# Hoover Cambuslang



## SonorG (Jun 11, 2008)

Hi All,

Myself, Shepy and Maden_2 decided to take a look at the old Hoover Factory in Cambuslang.

Unfortunatly the visit was cut short by Pikeys.

here is a few shots. 



























Will be deffo up for a revisit. I hope you don't mind the tonemapping too much, I can delete though if prefered.

Cheers
G


----------



## L_GLASS (Jun 11, 2008)

nice shots dude.
whats that effect u have put on them? they look like a sketch


----------



## krela (Jun 11, 2008)

Looks more like a computer game than a building.


----------



## Explorette (Jun 11, 2008)

nice pics, but a little too much HDR in my opinion.


----------



## maden_2 (Jun 11, 2008)

The hdr doesn't even change the place in my opinion. It actally was that manky!


----------



## GaryDave (Jun 11, 2008)

krela said:


> Looks more like a computer game than a building.



I completey agree with that, but I absolutely love them due to it. Do you have anymore SonorG?


----------



## krela (Jun 11, 2008)

I agree, they do look great.

But it's art, not a reasonable report of a location.

In my opinion of course.


----------



## ashless (Jun 11, 2008)

Love the third pic mate. I'd be inclined to only do a couple of HDR and the rest in it's natural state but they're your pics I guess! Good work


----------



## bullmastiff (Jun 11, 2008)

wonderd if any one had done this, drive past it everyday and thought that would be a good explore 

gypos are horrific at that end of the toon  loving the HDR tho


----------



## Foxylady (Jun 12, 2008)

krela said:


> Looks more like a computer game than a building.

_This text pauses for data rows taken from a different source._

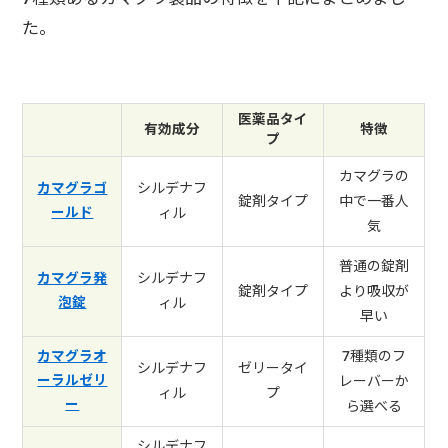
た。
医薬品タイ
有効成分
特徴
プ
カマグラの
シルデナフ
カマグラゴ
錠剤タイプ
中で一番人
ールド
ィル
気
普通の錠剤
シルデナフ
カマグラ発
錠剤タイプ
より吸収が
泡錠
ィル
早い
7種類のフ
カマグラオ
シルデナフ
ゼリータイ
ーラルゼリ
レーバーか
ィル
プ
ー
ら選べる
シルデナフ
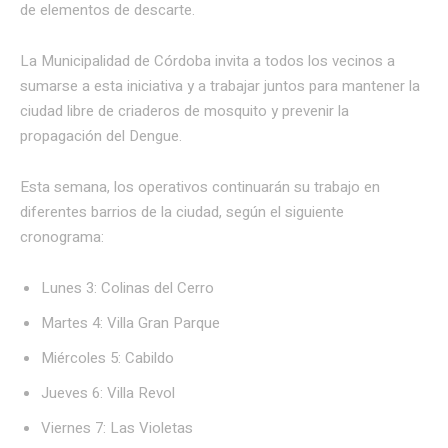
de elementos de descarte.
La Municipalidad de Córdoba invita a todos los vecinos a
sumarse a esta iniciativa y a trabajar juntos para mantener la
ciudad libre de criaderos de mosquito y prevenir la
propagación del Dengue.
Esta semana, los operativos continuarán su trabajo en
diferentes barrios de la ciudad, según el siguiente
cronograma:
Lunes 3: Colinas del Cerro
Martes 4: Villa Gran Parque
Miércoles 5: Cabildo
Jueves 6: Villa Revol
Viernes 7: Las Violetas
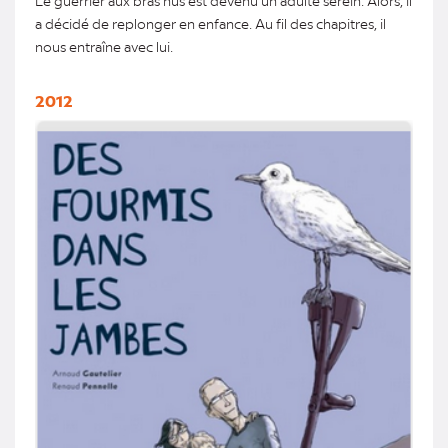
a décidé de replonger en enfance. Au fil des chapitres, il
nous entraîne avec lui.
2012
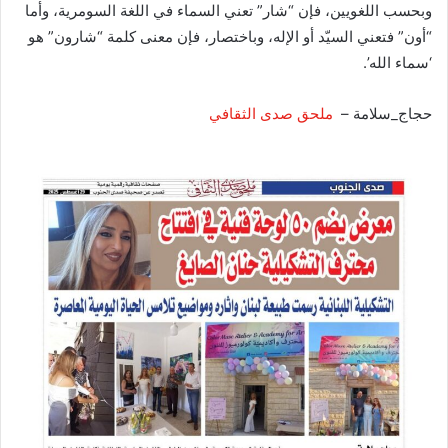
وبحسب اللغويين، فإن “شار” تعني السماء في اللغة السومرية، وأما
“أون” فتعني السيّد أو الإله، وباختصار، فإن معنى كلمة “شارون” هو
‘سماء الله’.
حجاج_سلامة –
ملحق صدى الثقافي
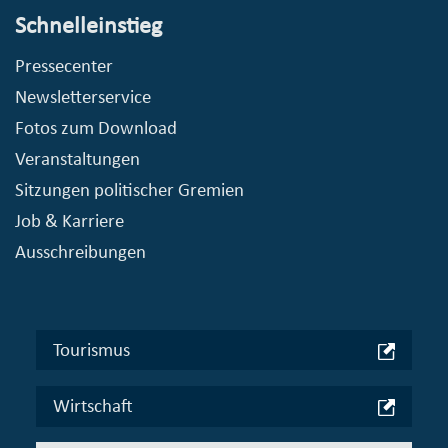
Schnelleinstieg
Pressecenter
Newsletterservice
Fotos zum Download
Veranstaltungen
Sitzungen politischer Gremien
Job & Karriere
Ausschreibungen
Tourismus
Wirtschaft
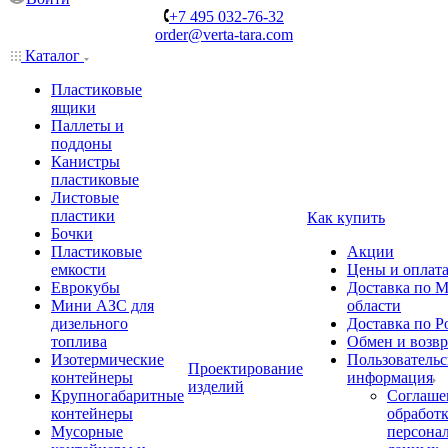
+7 495 032-76-32
order@verta-tara.com
Каталог
Пластиковые
ящики
Паллеты и
поддоны
Канистры
пластиковые
Листовые
пластики
Как купить
Бочки
Пластиковые
Акции
емкости
Цены и оплат
Еврокубы
Доставка по М
Мини АЗС для
области
дизельного
Доставка по Р
топлива
Обмен и возвр
Изотермические
Пользовательс
Проектирование
контейнеры
информация
изделий
Крупногабаритные
Соглаше
контейнеры
обработ
Мусорные
персона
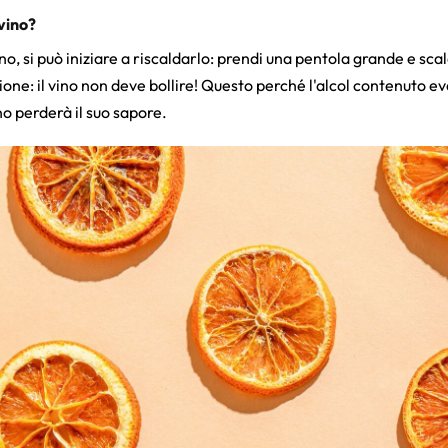
vino?
ino, si può iniziare a riscaldarlo: prendi una pentola grande e scal
ione: il vino non deve bollire! Questo perché l'alcol contenuto e
no perderà il suo sapore.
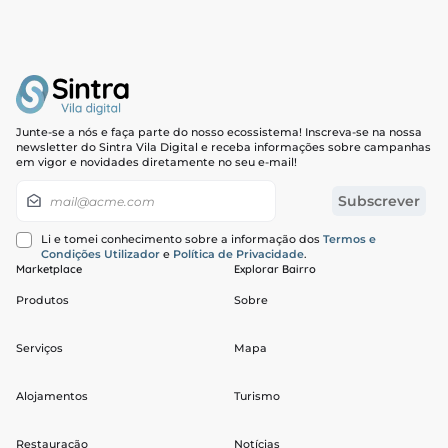
Junte-se a nós e faça parte do nosso ecossistema! Inscreva-se na nossa
newsletter do Sintra Vila Digital e receba informações sobre campanhas
em vigor e novidades diretamente no seu e-mail!
Newsletter
Subscrever
Li e tomei conhecimento sobre a informação dos
Termos e
Condições Utilizador
e
Política de Privacidade
.
Marketplace
Explorar Bairro
Produtos
Sobre
Serviços
Mapa
Alojamentos
Turismo
Restauração
Notícias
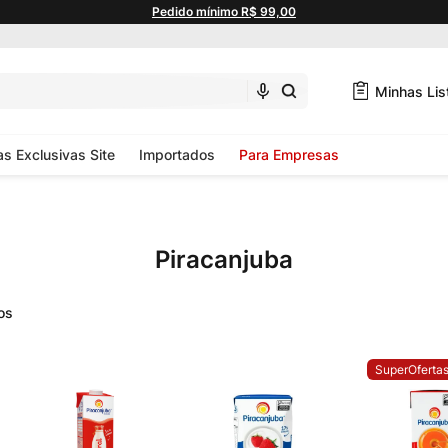
Pedido mínimo R$ 99,00
Minhas Lis
as Exclusivas Site
Importados
Para Empresas
Piracanjuba
SuperOferta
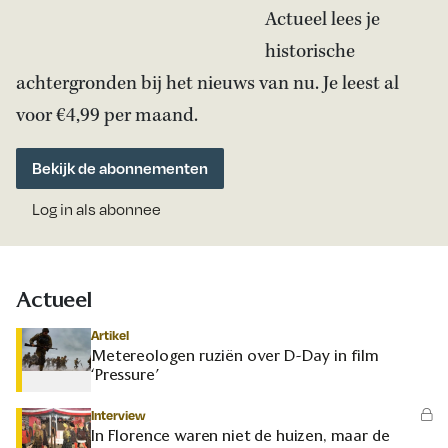
Actueel lees je
historische
achtergronden bij het nieuws van nu. Je leest al
voor €4,99 per maand.
Bekijk de abonnementen
Log in als abonnee
Actueel
Artikel
Metereologen ruziën over D-Day in film
‘Pressure’
Interview
In Florence waren niet de huizen, maar de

 Especially the one of the factory floor. That's actually quite scary!  Interesting site.


----------



## 4737carlin (Jun 12, 2008)

Did you Pikeys say anything to you? i ran into some at St Helens Glass, they thought at first we was security then thought we were in the same game as them and asked how long we planned on grafting for..... i was worried incase they twigged my camera stuff was worth 10 times + more than the bits of wire they had ..... shows how dumb they are....thankfully!


----------